Satay avenue vendor in Java, Dutch East Indies, c. 1870, utilizing pikulan or carrying baskets utilizing a rod. There are a few enticing ‘grilled meat trolleys’ plying this street: the scent of barbecued hen is tough to go up. Saigon nights might be hot and humid; cool off with a glass of freshly squeezed pomelo juice (nước ép bưởi) at 114 Tran Khac Chan.

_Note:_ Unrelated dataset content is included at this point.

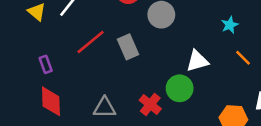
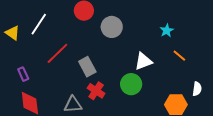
gray rectangle: (128, 47) -> (87, 67), moved
red cross: (150, 104) -> (96, 91), moved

Lined with huge concrete electrical energy pylons, Nguyen Thuong Hien is a straight and narrow road leading northeast from District 1. Yellow street lamps poke up above the squat, boxy homes, and tangled electrical energy cables cling in entrance of neon signage like jungle vines.
The scene: Whether or not you are exploring the old walled metropolis on foot or venturing to a locals-only market farther afield, Cartagena de Indias’ avenue food is fascinating because it is a hybrid of Spanish, Caribbean, African, and South American influences.
In a city famed for its fabulous road meals, nonetheless, most notable amongst the awards was the one star given to 70-year old street meals legend Jay Fai, whose eponymous restaurant in Banglumphu is famed for its crisp seafood-stuffed a thousand Thai baht (£23) omelettes, probably the most costly road meals dishes on the town.